Last week, I was practicing a method of evasion typical for most college students: procrastination. For me this usually means I wind up on some health or food related website in the process of avoiding writing a paper. That night, I ended up on Glamour’s website. I was drawn to the headline “Shocking Body-Image News: 97% of Women Will Be Cruel to Their Bodies Today.” Yikes.

After conducting a survey of 300 women (all, according to the website, of varying sizes), Glamour found that 97 percent of the 300 did not like what they saw when they looked in the mirror. They expressed this distaste via thoughts like: “You’re fat.” “Ooh, those jeans are a bit too tight. Not doing great things for your pudgy thighs.” “Ugh, I hate that band of fat that hangs over my jeans.” “I look fat.” These are the horrifying, damaging thoughts that 97 percent of those 300 women utter to themselves every day. How many of them would say those words to a friend? Worse still, this wasn’t just a onetime occurrence. On the contrary, most women thought negative thoughts about their body 13 times each day.

After reading the survey results, I wondered briefly whether I was one of the 97 percent. Then I laughed. Of course I am. Though I’m often a fan of my body, I’m not yet a member of the coveted 3 percent who are actually consistently kind to their bodies.

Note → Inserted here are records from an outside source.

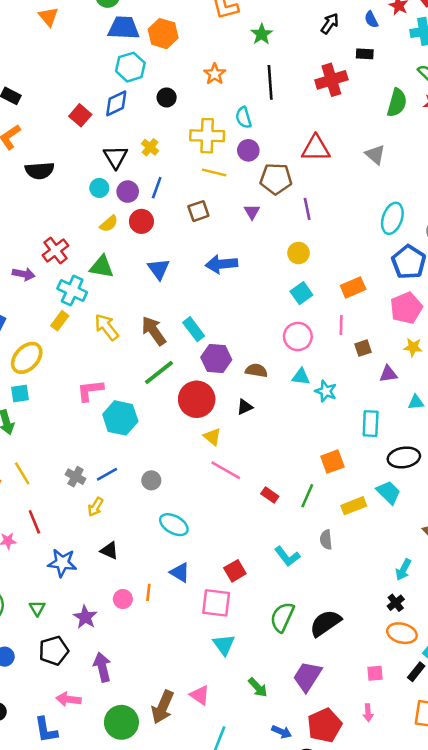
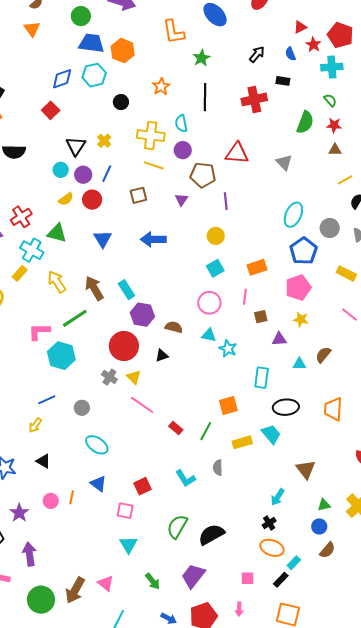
blue diamond: (116, 103) -> (62, 79), moved
green line: (159, 372) -> (75, 318), moved
gray cross: (76, 477) -> (109, 377), moved
pink square: (216, 603) -> (125, 511), size x0.7

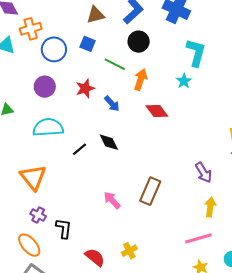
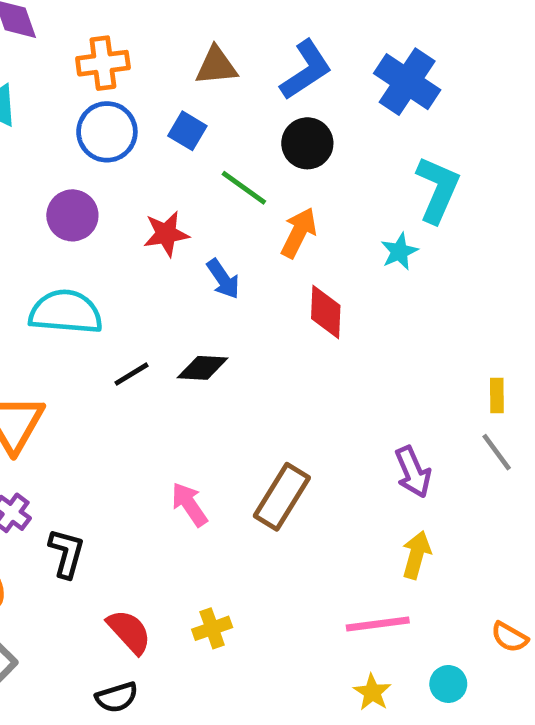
orange cross: (31, 29) -> (103, 63), moved
red diamond: (157, 111) -> (326, 312), turned 30
black diamond: (109, 142) -> (203, 368), turned -70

For the next few days, Glamour’s survey results bounced around in my head. I thought about them when I looked in the mirror as I got dressed. They were certainly on my mind when I read yet another shocking article about women and health a few days later. This one was on The New York Times Well blog, called “An Older Generation Falls Prey to Eating Disorders.” Apparently more and more older women are seeking treatment for eating disorders like anorexia, bulimia and binge eating disorder. The typical individual seeking treatment for an eating disorder is a young woman. So what do the droves of older women seeking treatment reveal about our society? To me, they indicate that the pressure to be thin is pervasive no matter how old you are.

Perhaps naively, I hadn’t realized that this was the case. I always assumed that my occasional body image woes were a phase, something I lived through as a teenager and young woman and would then discard, easily and effortlessly, when I entered adulthood. But The New York Times article proved otherwise. There’s a very real possibility that I will still be bothered by my body when I’m 40 — that is, if I don’t take action now.

This all got me wondering: How can I start loving my body? Even as I write this it’s hard not to roll my eyes — it sounds very hippie-dippy. But it shouldn’t have to. Lately, I’ve realized that constructing your body image doesn’t have to be a passive activity. You don’t have to be as thin as the models in Vogue, nor do you have to feel bad about your body if you’re not that thin.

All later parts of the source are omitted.